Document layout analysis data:
○ ○ ○ ○
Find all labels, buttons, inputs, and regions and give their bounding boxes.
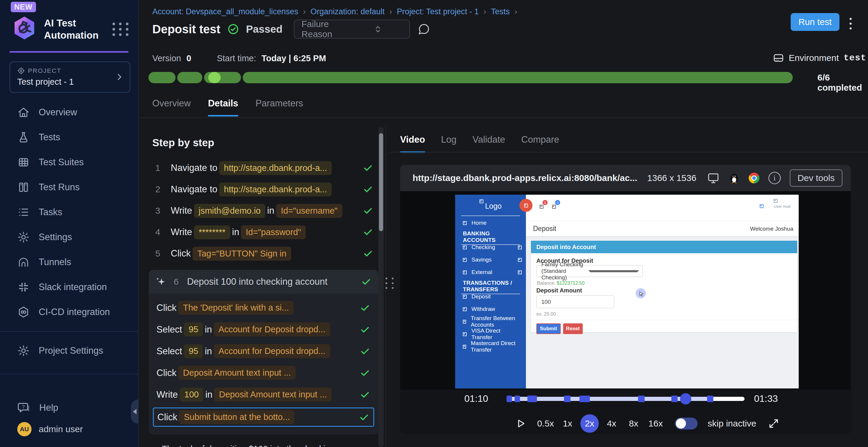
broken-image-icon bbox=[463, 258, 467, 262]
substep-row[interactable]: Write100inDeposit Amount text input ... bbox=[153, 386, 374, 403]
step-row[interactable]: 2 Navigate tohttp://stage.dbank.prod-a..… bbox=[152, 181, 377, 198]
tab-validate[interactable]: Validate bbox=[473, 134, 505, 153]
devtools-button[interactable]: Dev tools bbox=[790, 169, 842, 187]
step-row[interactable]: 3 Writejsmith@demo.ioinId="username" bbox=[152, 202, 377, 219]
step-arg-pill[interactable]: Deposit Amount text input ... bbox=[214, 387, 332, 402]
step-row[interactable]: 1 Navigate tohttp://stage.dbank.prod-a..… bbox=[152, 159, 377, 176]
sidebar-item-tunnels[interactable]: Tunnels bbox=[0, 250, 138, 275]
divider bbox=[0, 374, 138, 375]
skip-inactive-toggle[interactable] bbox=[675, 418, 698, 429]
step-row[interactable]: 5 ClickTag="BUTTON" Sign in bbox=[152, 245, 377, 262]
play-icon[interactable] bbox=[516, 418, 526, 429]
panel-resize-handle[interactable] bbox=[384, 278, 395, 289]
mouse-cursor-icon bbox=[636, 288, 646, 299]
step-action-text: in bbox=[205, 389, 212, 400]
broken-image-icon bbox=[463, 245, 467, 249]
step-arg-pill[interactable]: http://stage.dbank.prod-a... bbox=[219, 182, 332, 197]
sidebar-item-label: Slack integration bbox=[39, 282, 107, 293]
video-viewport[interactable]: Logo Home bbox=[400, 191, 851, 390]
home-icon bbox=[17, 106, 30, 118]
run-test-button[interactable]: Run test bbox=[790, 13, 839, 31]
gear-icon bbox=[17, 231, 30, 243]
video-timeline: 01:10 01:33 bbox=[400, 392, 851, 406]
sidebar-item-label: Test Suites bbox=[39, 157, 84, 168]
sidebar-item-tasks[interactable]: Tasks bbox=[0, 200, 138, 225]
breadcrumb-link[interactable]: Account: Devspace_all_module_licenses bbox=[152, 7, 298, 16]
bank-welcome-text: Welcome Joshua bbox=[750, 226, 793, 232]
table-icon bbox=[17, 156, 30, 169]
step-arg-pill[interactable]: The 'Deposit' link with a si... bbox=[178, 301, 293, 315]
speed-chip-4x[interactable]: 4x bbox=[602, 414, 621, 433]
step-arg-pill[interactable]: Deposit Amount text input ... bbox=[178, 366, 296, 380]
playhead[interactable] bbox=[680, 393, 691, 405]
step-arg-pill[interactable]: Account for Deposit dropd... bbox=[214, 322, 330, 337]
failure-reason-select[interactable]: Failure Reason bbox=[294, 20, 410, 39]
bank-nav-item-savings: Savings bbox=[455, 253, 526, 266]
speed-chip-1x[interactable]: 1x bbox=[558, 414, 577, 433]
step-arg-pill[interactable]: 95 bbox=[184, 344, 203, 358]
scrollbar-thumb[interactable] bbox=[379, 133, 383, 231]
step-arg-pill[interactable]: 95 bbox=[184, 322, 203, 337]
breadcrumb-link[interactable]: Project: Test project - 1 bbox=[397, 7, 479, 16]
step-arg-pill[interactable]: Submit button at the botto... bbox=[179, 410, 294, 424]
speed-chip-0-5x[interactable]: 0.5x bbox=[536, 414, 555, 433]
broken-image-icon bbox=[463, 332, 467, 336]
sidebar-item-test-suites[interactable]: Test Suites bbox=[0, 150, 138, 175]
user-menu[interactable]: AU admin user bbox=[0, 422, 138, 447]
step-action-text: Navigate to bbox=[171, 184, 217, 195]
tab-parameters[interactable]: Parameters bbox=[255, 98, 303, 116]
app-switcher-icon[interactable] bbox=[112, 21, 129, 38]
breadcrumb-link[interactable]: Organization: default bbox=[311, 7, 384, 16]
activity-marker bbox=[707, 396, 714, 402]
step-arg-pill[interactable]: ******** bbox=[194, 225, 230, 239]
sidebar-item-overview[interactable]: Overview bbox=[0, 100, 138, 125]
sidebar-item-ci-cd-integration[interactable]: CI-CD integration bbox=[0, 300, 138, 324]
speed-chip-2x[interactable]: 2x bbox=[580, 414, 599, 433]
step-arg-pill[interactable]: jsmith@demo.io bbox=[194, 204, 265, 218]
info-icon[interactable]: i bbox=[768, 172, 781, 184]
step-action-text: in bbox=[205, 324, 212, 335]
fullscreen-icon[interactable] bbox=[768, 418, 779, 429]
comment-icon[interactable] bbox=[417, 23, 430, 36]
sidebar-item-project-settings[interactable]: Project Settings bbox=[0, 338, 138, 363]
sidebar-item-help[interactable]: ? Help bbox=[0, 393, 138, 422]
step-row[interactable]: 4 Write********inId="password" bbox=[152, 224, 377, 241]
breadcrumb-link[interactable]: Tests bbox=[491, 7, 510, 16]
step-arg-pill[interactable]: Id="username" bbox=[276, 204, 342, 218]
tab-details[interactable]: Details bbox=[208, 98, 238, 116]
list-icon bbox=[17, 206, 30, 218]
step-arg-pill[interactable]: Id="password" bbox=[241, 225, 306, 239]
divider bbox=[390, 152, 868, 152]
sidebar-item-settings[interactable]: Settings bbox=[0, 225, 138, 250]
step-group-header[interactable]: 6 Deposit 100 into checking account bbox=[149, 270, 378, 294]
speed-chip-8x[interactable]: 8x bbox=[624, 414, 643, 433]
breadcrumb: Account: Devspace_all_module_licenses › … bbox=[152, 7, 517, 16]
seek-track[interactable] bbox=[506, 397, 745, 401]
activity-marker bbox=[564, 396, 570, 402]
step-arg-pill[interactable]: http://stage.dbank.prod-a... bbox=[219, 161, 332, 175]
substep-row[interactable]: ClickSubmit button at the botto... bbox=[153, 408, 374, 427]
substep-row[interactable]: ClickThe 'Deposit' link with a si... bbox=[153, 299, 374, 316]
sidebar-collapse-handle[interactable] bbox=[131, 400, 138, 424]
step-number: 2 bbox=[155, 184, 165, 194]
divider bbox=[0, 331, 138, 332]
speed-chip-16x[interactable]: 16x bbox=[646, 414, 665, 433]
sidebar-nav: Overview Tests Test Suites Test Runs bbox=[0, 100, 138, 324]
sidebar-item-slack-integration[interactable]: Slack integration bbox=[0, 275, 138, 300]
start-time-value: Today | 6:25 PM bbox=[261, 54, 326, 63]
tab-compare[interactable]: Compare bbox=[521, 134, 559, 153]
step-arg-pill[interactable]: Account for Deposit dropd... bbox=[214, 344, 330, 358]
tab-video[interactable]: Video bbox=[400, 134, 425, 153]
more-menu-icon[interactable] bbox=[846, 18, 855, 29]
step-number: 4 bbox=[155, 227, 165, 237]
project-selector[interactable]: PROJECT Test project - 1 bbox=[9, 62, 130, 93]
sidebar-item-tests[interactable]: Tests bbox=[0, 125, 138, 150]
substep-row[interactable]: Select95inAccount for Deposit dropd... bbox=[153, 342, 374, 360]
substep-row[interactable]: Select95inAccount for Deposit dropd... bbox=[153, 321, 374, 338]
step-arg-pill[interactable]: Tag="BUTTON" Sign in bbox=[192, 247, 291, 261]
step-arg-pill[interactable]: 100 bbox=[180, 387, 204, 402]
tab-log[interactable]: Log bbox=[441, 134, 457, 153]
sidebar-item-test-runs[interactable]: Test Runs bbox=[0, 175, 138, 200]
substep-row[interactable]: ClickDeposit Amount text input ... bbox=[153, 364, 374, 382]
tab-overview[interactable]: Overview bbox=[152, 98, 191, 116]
○ ○ ○ ○
## WHAT IS BEING ASKED
Write out each line of the data that holds the string "Amount".

## RESULT
substep-row[interactable]: Write100inDeposit Amount text input ... bbox=[153, 386, 374, 403]
step-arg-pill[interactable]: Deposit Amount text input ... bbox=[214, 387, 332, 402]
step-arg-pill[interactable]: Deposit Amount text input ... bbox=[178, 366, 296, 380]
substep-row[interactable]: ClickDeposit Amount text input ... bbox=[153, 364, 374, 382]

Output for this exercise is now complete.